* Task goal *
Look through the material below. Return exactly the lines from the one with "Máscara Reparación En" through the one with "[button] (278, 1290)", both included.

(Study material Opens)

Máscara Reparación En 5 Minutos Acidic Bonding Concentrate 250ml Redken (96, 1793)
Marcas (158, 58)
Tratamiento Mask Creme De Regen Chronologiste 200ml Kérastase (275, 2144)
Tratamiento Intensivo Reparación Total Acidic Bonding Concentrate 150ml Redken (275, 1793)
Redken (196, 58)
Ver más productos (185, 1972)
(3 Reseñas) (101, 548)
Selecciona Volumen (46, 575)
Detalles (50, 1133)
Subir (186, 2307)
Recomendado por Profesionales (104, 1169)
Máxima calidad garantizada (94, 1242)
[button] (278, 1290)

(Study material Closes)
(Study material Opens)

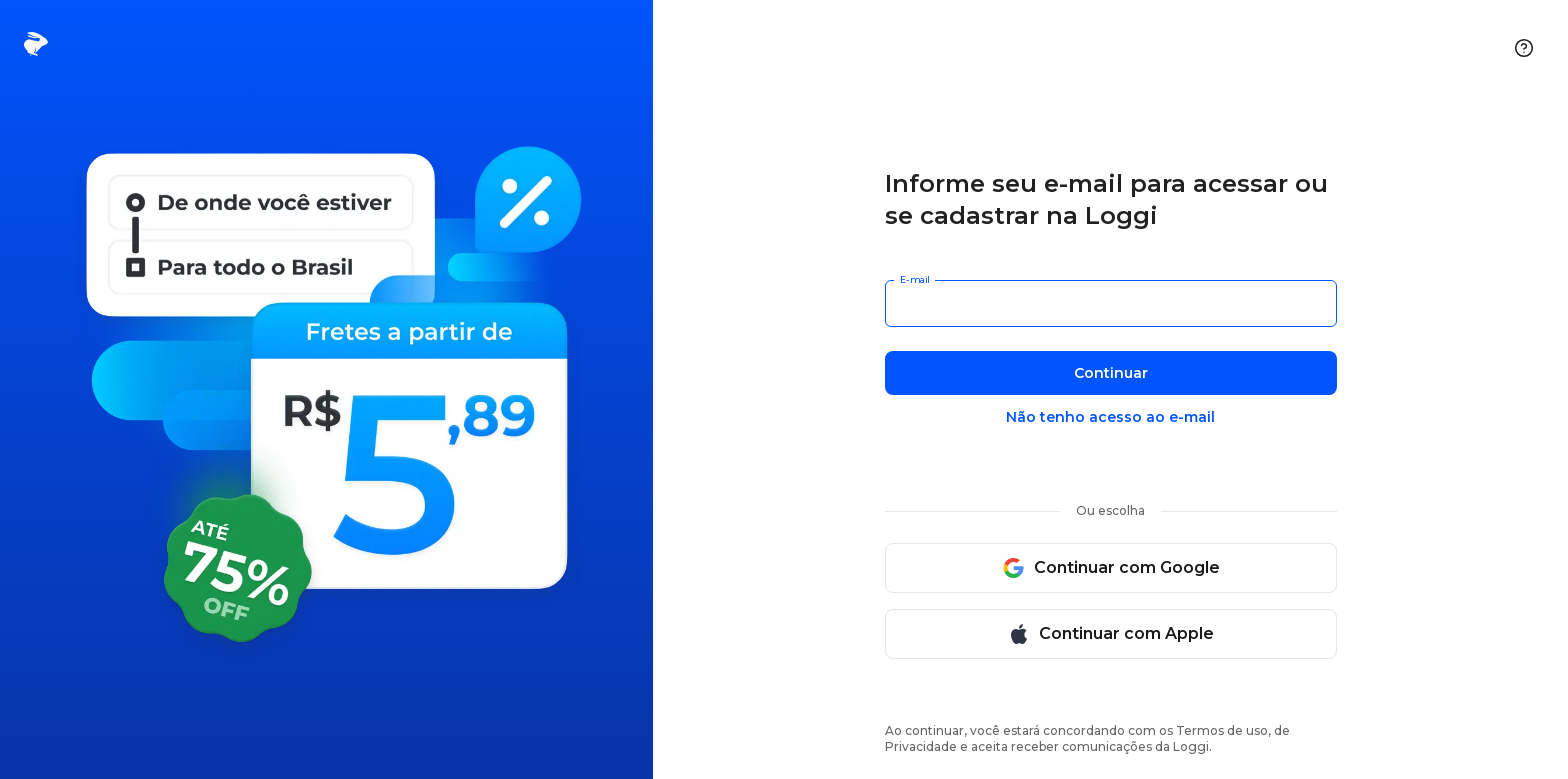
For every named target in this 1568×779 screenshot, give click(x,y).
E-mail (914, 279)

(Study material Closes)

* Reply *
Máscara Reparación En 5 Minutos Acidic Bonding Concentrate 250ml Redken (96, 1793)
Marcas (158, 58)
Tratamiento Mask Creme De Regen Chronologiste 200ml Kérastase (275, 2144)
Tratamiento Intensivo Reparación Total Acidic Bonding Concentrate 150ml Redken (275, 1793)
Redken (196, 58)
Ver más productos (185, 1972)
(3 Reseñas) (101, 548)
Selecciona Volumen (46, 575)
Detalles (50, 1133)
Subir (186, 2307)
Recomendado por Profesionales (104, 1169)
Máxima calidad garantizada (94, 1242)
[button] (278, 1290)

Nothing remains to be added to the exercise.